A GROMOS-Compatible Force Field for Small Organic Molecules in the Condensed Phase: The 2016H66 Parameter Set.

This article reports on the calibration and validation of a new GROMOS-compatible parameter set 2016H66 for small organic molecules in the condensed phase. The calibration is based on 62 organic molecules spanning the chemical functions alcohol, ether, aldehyde, ketone, carboxylic acid, ester, amine, amide, thiol, sulfide, and disulfide, as well as aromatic compounds and nucleic-acid bases. For 57 organic compounds, the calibration targets are the experimental pure-liquid density ρliq and the vaporization enthalpy ΔHvap, as well as the hydration free energy ΔGwat and the solvation free energy ΔGche in cyclohexane, at atmospheric pressure and at (or close to) room temperature. The final root-mean-square deviations (RMSD) for these four quantities over the set of compounds are 32.4 kg m(-3), 3.5 kJ mol(-1), 4.1 kJ mol(-1), and 2.1 kJ mol(-1), respectively, and the corresponding average deviations (AVED) are 1.0 kg m(-3), 0.2 kJ mol(-1), 2.6 kJ mol(-1), and 1.0 kJ mol(-1), respectively.
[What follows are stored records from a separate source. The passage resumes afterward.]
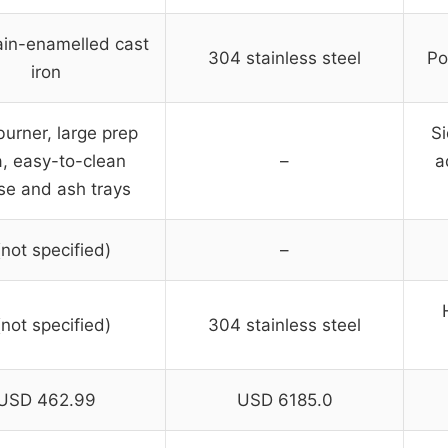
ain-enamelled cast
304 stainless steel
Po
iron
burner, large prep
Si
, easy-to-clean
–
a
se and ash trays
(not specified)
–
(not specified)
304 stainless steel
USD 462.99
USD 6185.0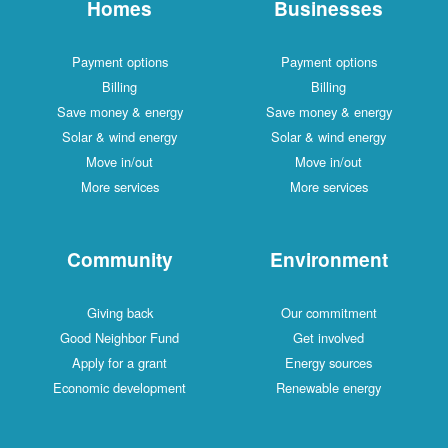
Homes
Businesses
Payment options
Payment options
Billing
Billing
Save money & energy
Save money & energy
Solar & wind energy
Solar & wind energy
Move in/out
Move in/out
More services
More services
Community
Environment
Giving back
Our commitment
Good Neighbor Fund
Get involved
Apply for a grant
Energy sources
Economic development
Renewable energy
For the five nucleic-acid bases, the parametrization is performed by transferring the final 2016H66 parameters from analogous organic compounds followed by a slight readjustment of the charges to reproduce the experimental water-to-chloroform transfer free energies ΔGtrn. The final RMSD for this quantity over the five bases is 1.7 kJ mol(-1), and the corresponding AVED is 0.8 kJ mol(-1). As an initial validation of the 2016H66 set, seven additional thermodynamic, transport, and dielectric properties are calculated for the 57 organic compounds in the liquid phase. The agreement with experiment in terms of these additional properties is found to be reasonable, with significant deviations typically affecting either a specific chemical function or a specific molecule. This suggests that in most cases, a classical force-field description along with a careful parametrization against ρliq, ΔHvap, ΔGwat, and ΔGche results in a model that appropriately describes the liquid in terms of a wide spectrum of its physical properties.